- [About this exercise]
Leaving out every picture, retype the lines below from the top through the one that contains "ist wirklich alles".

(Dataset Opens)

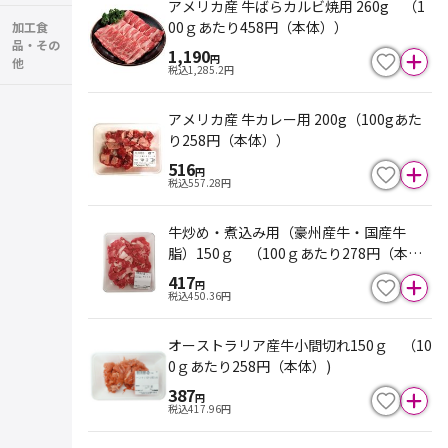
アメリカ産 牛ばらカルビ焼用 260g （1
00ｇあたり458円（本体））
加工食
品・その
1,190
円
他
税込
1,285.2
円
アメリカ産 牛カレー用 200g（100gあた
り258円（本体））
516
円
税込
557.28
円
牛炒め・煮込み用（豪州産牛・国産牛
脂）150ｇ （100ｇあたり278円（本
体）)
417
円
税込
450.36
円
オーストラリア産牛小間切れ150ｇ （10
0ｇあたり258円（本体）)
387
円
税込
417.96
円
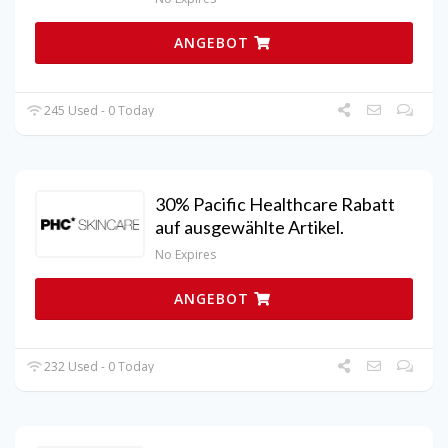
ANGEBOT
245 Used - 0 Today
30% Pacific Healthcare Rabatt
auf ausgewählte Artikel.
No Expires
ANGEBOT
232 Used - 0 Today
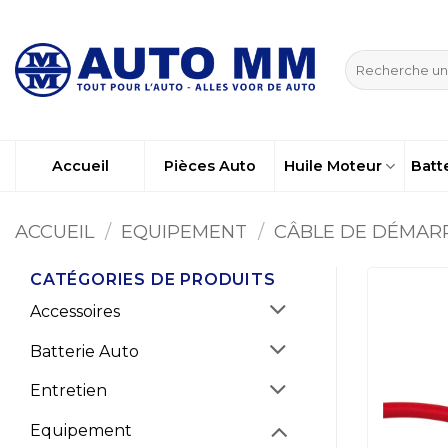
Passer
au
Recherche
contenu
pour :
Accueil
Pièces Auto
Huile Moteur
Batt
ACCUEIL
/
EQUIPEMENT
/
CÂBLE DE DÉMAR
CATÉGORIES DE PRODUITS
Accessoires
Batterie Auto
Entretien
Equipement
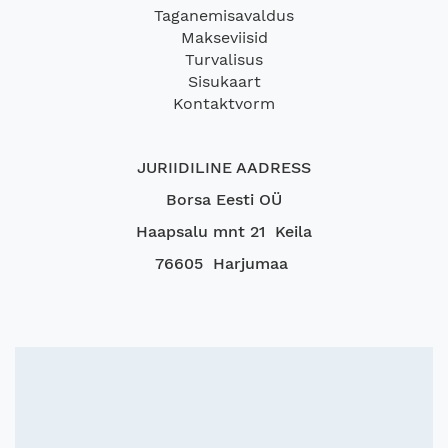
Taganemisavaldus
Makseviisid
Turvalisus
Sisukaart
Kontaktvorm
JURIIDILINE AADRESS
Borsa Eesti OÜ
Haapsalu mnt 21 Keila
76605 Harjumaa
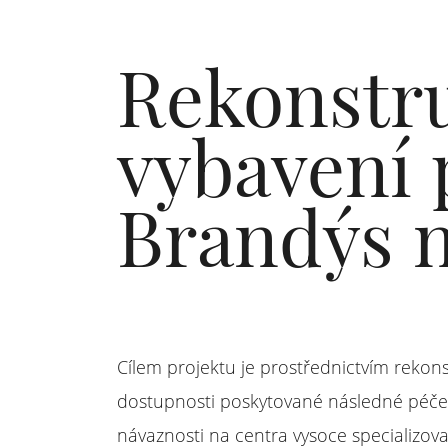
Rekonstru
vybavení 
Brandýs n
Cílem projektu je prostřednictvím rekonst
dostupnosti poskytované následné péče, 
návaznosti na centra vysoce specializov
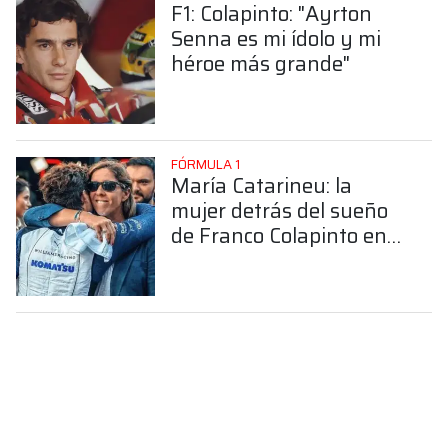
F1: Colapinto: "Ayrton
Senna es mi ídolo y mi
héroe más grande"
FÓRMULA 1
María Catarineu: la
mujer detrás del sueño
de Franco Colapinto en
la Fórmula 1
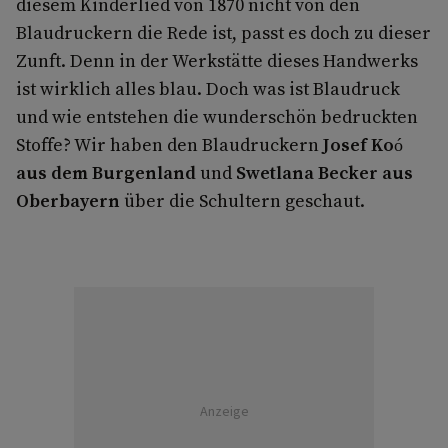
diesem Kinderlied von 1870 nicht von den
Blaudruckern die Rede ist, passt es doch zu dieser
Zunft. Denn in der Werkstätte dieses Handwerks
ist wirklich alles blau. Doch was ist Blaudruck
und wie entstehen die wunderschön bedruckten
Stoffe? Wir haben den Blaudruckern
Josef Koó
aus dem Burgenland
und
Swetlana Becker aus
Oberbayern
über die Schultern geschaut.
Anzeige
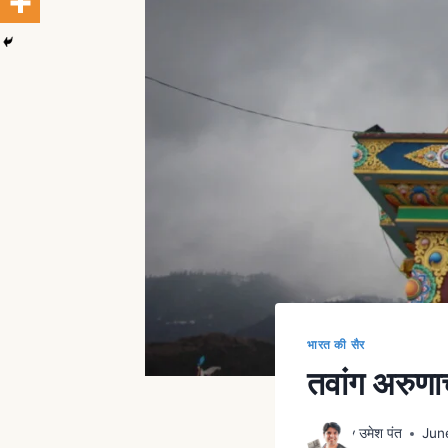
भारत की सैर
तवांग अरुणाच
By
उमेश पंत
Jun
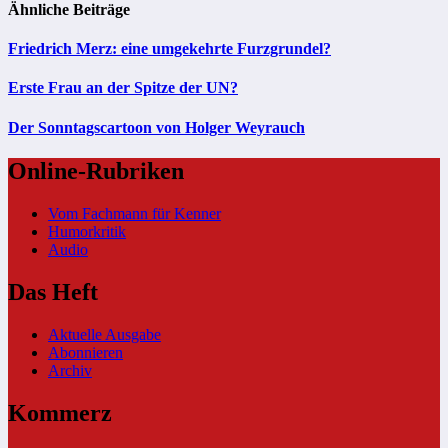
Ähnliche Beiträge
Friedrich Merz: eine umgekehrte Furzgrundel?
Erste Frau an der Spitze der UN?
Der Sonntagscartoon von Holger Weyrauch
Online-Rubriken
Vom Fachmann für Kenner
Humorkritik
Audio
Das Heft
Aktuelle Ausgabe
Abonnieren
Archiv
Kommerz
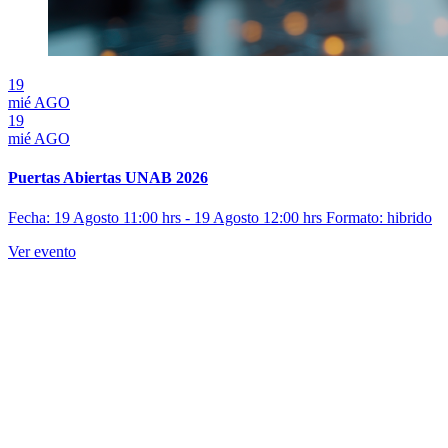
19
mié
AGO
19
mié
AGO
Puertas Abiertas UNAB 2026
Fecha: 19 Agosto 11:00 hrs - 19 Agosto 12:00 hrs
Formato: hibrido
Ver evento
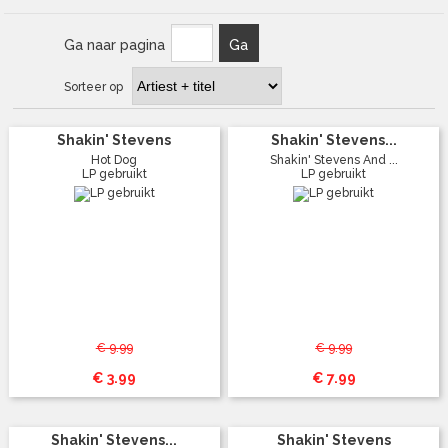
Ga naar pagina
Ga
Sorteer op
Shakin' Stevens
Shakin' Stevens...
Hot Dog
Shakin' Stevens And ...
LP gebruikt
LP gebruikt
€ 9.99
€ 9.99
€ 3.99
€ 7.99
Shakin' Stevens...
Shakin' Stevens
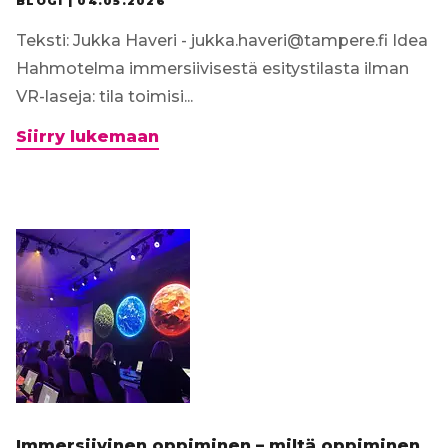
BLOGI |
04.05.2026
Teksti: Jukka Haveri - jukka.haveri@tampere.fi Idea
Hahmotelma immersiivisestä esitystilasta ilman
VR-laseja: tila toimisi...
Hahmotelma
Siirry lukemaan
immersiivisestä
VR-
tilasta
ilman
VR-
laseja
Immersiivinen oppiminen – miltä oppiminen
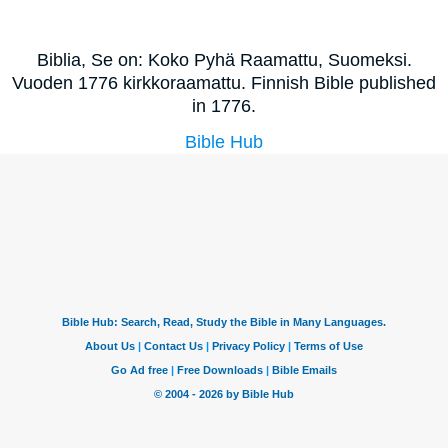
Biblia, Se on: Koko Pyhä Raamattu, Suomeksi.
Vuoden 1776 kirkkoraamattu. Finnish Bible published
in 1776.
Bible Hub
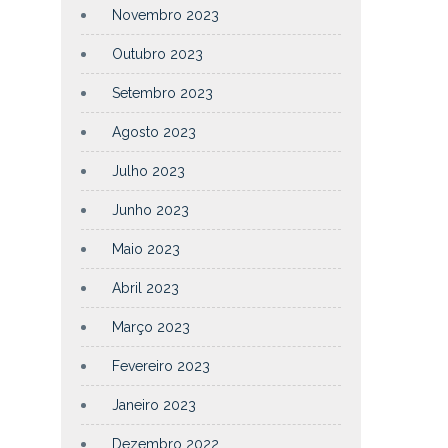
Novembro 2023
Outubro 2023
Setembro 2023
Agosto 2023
Julho 2023
Junho 2023
Maio 2023
Abril 2023
Março 2023
Fevereiro 2023
Janeiro 2023
Dezembro 2022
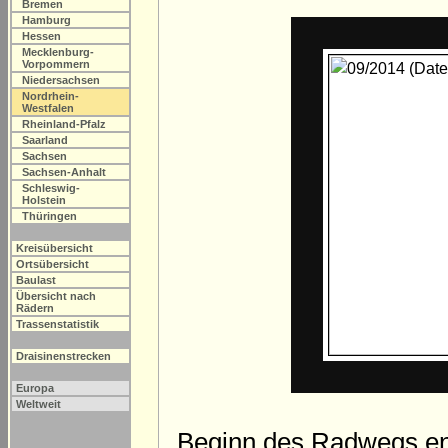
Bremen
Hamburg
Hessen
Mecklenburg-
Vorpommern
Niedersachsen
Nordrhein-
Westfalen
Rheinland-Pfalz
Saarland
Sachsen
Sachsen-Anhalt
Schleswig-
Holstein
Thüringen
Kreisübersicht
Ortsübersicht
Baulast
Übersicht nach
Rädern
Trassenstatistik
Draisinenstrecken
Europa
Weltweit
Beginn des Radwegs en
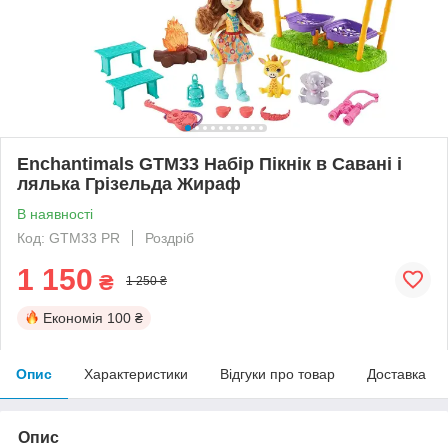
Enchantimals GTM33 Набір Пікнік в Савані і
лялька Грізельда Жираф
В наявності
Код: GTM33 PR
Роздріб
1 150
₴
1 250 ₴
Економія
100 ₴
Опис
Характеристики
Відгуки про товар
Доставка
Опис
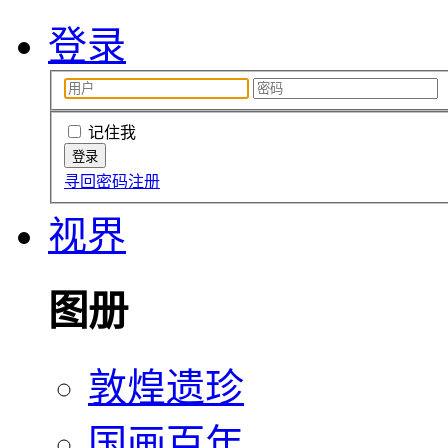
登录
记住我
寻回密码
注册
视界
图册
敦煌遗珍
国画百年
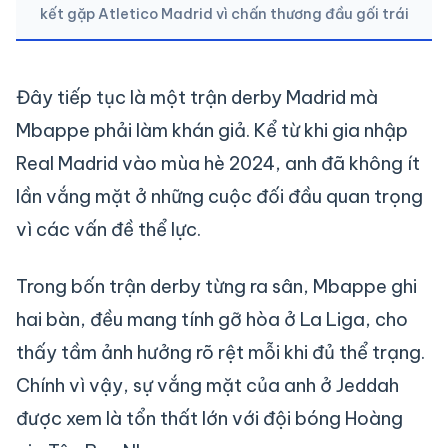
kết gặp Atletico Madrid vì chấn thương đầu gối trái
Đây tiếp tục là một trận derby Madrid mà
Mbappe phải làm khán giả. Kể từ khi gia nhập
Real Madrid vào mùa hè 2024, anh đã không ít
lần vắng mặt ở những cuộc đối đầu quan trọng
vì các vấn đề thể lực.
Trong bốn trận derby từng ra sân, Mbappe ghi
hai bàn, đều mang tính gỡ hòa ở La Liga, cho
thấy tầm ảnh hưởng rõ rệt mỗi khi đủ thể trạng.
Chính vì vậy, sự vắng mặt của anh ở Jeddah
được xem là tổn thất lớn với đội bóng Hoàng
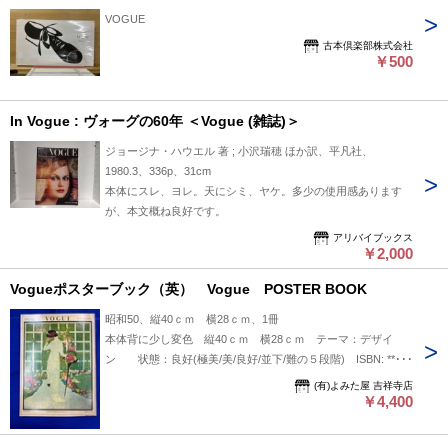
VOGUE
古本倶楽部株式会社
￥500
In Vogue : ヴォーグの60年 ＜Vogue (雑誌)＞
ジョージナ・ハウエル 著 ; 小沢瑞穂 ほか訳、平凡社、
1980.3、336p、31cm
本体にスレ、ヨレ。天にシミ、ヤケ。多少の使用感あります
が、本文概ね良好です。
アリバイブックス
￥2,000
Vogueポスターブック（英） Vogue POSTER BOOK
昭和50、縦40ｃｍ 横28ｃｍ、1冊
本体背に少し変色 縦40ｃｍ 横28ｃｍ テーマ：デザイ
ン 状態：良好(極美/美/良好/並下/難の５段階) ISBN: ****
在庫ＩＤ:243071
(有)よみた屋 吉祥寺店
￥4,400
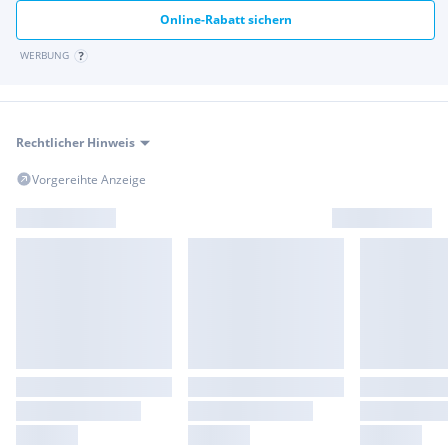
Online-Rabatt sichern
WERBUNG
Rechtlicher Hinweis
Vorgereihte Anzeige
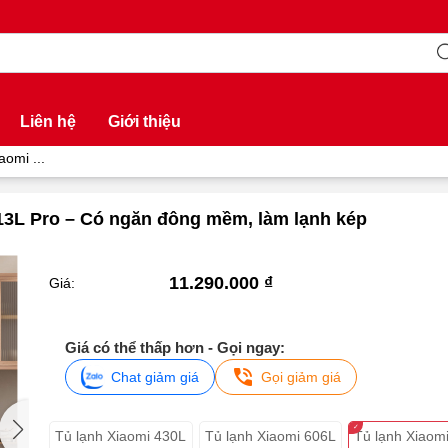
Liên hệ
Giới thiệu
aomi ...
513L Pro – Có ngăn đông mềm, làm lạnh kép
11.290.000 ₫
Giá:
Giá có thể thấp hơn - Gọi ngay:
Chat giảm giá
Gọi giảm giá
Tủ lạnh Xiaomi 430L
Tủ lạnh Xiaomi 606L
Tủ lạnh Xiaom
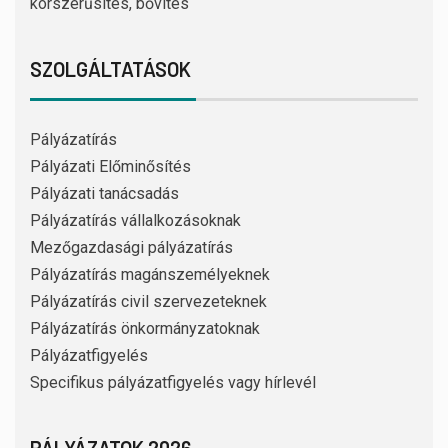
korszerűsítés, bővítés
SZOLGÁLTATÁSOK
Pályázatírás
Pályázati Előminősítés
Pályázati tanácsadás
Pályázatírás vállalkozásoknak
Mezőgazdasági pályázatírás
Pályázatírás magánszemélyeknek
Pályázatírás civil szervezeteknek
Pályázatírás önkormányzatoknak
Pályázatfigyelés
Specifikus pályázatfigyelés vagy hírlevél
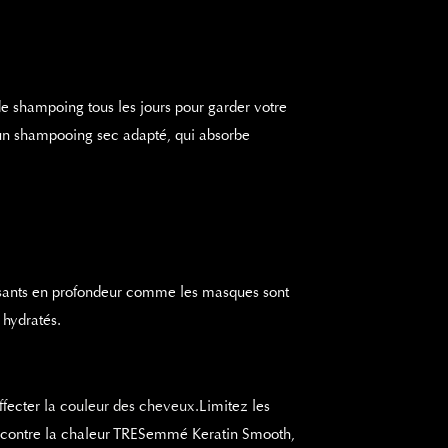
de shampoing tous les jours pour garder votre
 un shampooing sec adapté, qui absorbe
alisants en profondeur comme les masques sont
 hydratés.
Ouvrir
ffecter
la couleur des cheveux.
Limitez les
dans
on contre la chaleur TRESemmé Keratin Smooth,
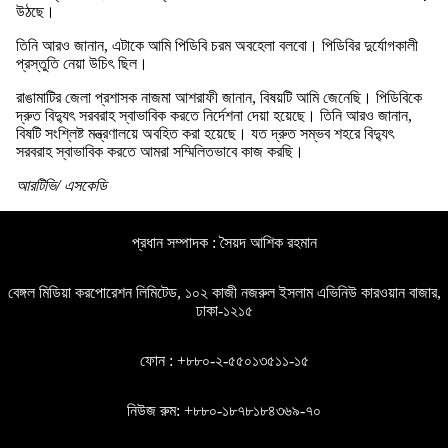
উঠছে।
তিনি আরও জানান, এটাকে আমি পিডিবি চরম অবহেলা বলবো। পিডিবির দুর্যোগকালী
প্রস্তুতি নেয়া উচিৎ ছিল।
রাঙামাটির জেলা প্রশাসক নাজমা আশরাফী জানান, বিষয়টি আমি জেনেছি। পিডিবিকে
দ্রুত বিদ্যুৎ সরবরাহ স্বাভাবিক করতে নির্দেশনা দেয়া হয়েছে। তিনি আরও জানান,
বিষটি সংশ্লিষ্ট মন্ত্রণালয়ে অবহিত করা হয়েছে। যত দ্রুত সম্ভব শহরে বিদ্যুৎ
সরবরাহ স্বাভাবিক করতে আমরা সম্মিলিতভাবে কাজ করছি।
আরটিভি/ এসকেডি
প্রধান সম্পাদক : সৈয়দ আশিক রহমান
বেঙ্গল মিডিয়া করপোরেশন লিমিটেড, ১০২ কাজী নজরুল ইসলাম এভিনিউ কারওয়ান বাজার,
ঢাকা-১২১৫
ফোন : +৮৮০-২-৫৫০১৩৫১১-১৫
নিউজ রুম: +৮৮০-১৮৭৮১৮৪৩৬৯-৭০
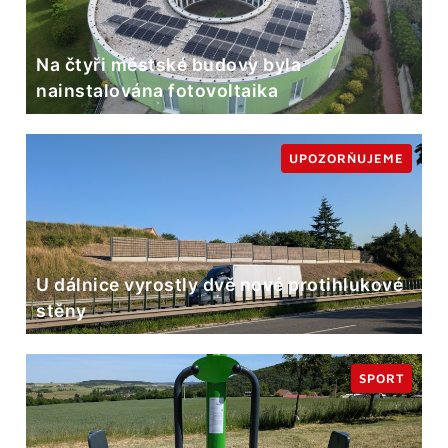
Na čtyři městské budovy byla
nainstalována fotovoltaika
UPOZORŇUJEME
U dálnice vyrostly dvě nové protihlukové
stěny
SPORT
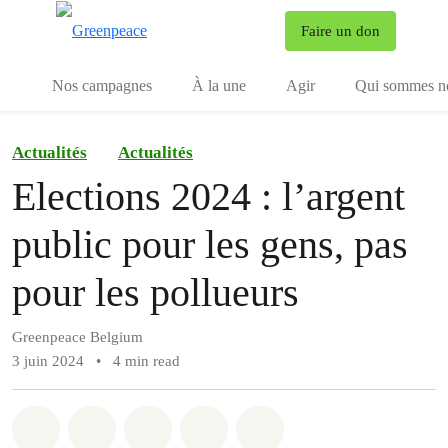
To
Faire un don
Menu
Nos campagnes
À la une
Agir
Qui sommes n
Actualités
Actualités
Elections 2024 : l’argent
public pour les gens, pas
pour les pollueurs
Greenpeace Belgium
3 juin 2024
•
4 min read
Share on Whatsapp
Share on Facebook
Share on Twitter
Share via Email
Share on Bluesky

(Dataset Closes)

- [Response area]
アメリカ産 牛ばらカルビ焼用 260g （1
00ｇあたり458円（本体））
加工食
品・その
1,190
円
他
税込
1,285.2
円
アメリカ産 牛カレー用 200g（100gあた
り258円（本体））
516
円
税込
557.28
円
牛炒め・煮込み用（豪州産牛・国産牛
脂）150ｇ （100ｇあたり278円（本
体）)
417
円
税込
450.36
円
オーストラリア産牛小間切れ150ｇ （10
0ｇあたり258円（本体）)
387
円
税込
417.96
円
ANGEBOT
245 Used - 0 Today
30% Pacific Healthcare Rabatt
auf ausgewählte Artikel.
No Expires
ANGEBOT
232 Used - 0 Today
Passer
au
Recherche
contenu
pour :
Accueil
Pièces Auto
Huile Moteur
Batt
ACCUEIL
/
EQUIPEMENT
/
CÂBLE DE DÉMAR
CATÉGORIES DE PRODUITS
Accessoires
Batterie Auto
Entretien
Equipement
Taganemisavaldus
Makseviisid
Turvalisus
Sisukaart
Kontaktvorm
JURIIDILINE AADRESS
Borsa Eesti OÜ
Haapsalu mnt 21 Keila
76605 Harjumaa
Rekonstru
vybavení 
Brandýs n
Cílem projektu je prostřednictvím rekonst
dostupnosti poskytované následné péče, 
návaznosti na centra vysoce specializov
F1: Colapinto: "Ayrton
Senna es mi ídolo y mi
héroe más grande"
FÓRMULA 1
María Catarineu: la
mujer detrás del sueño
de Franco Colapinto en
la Fórmula 1
diesem Kinderlied von 1870 nicht von den
Blaudruckern die Rede ist, passt es doch zu dieser
Zunft. Denn in der Werkstätte dieses Handwerks
ist wirklich alles blau. Doch was ist Blaudruck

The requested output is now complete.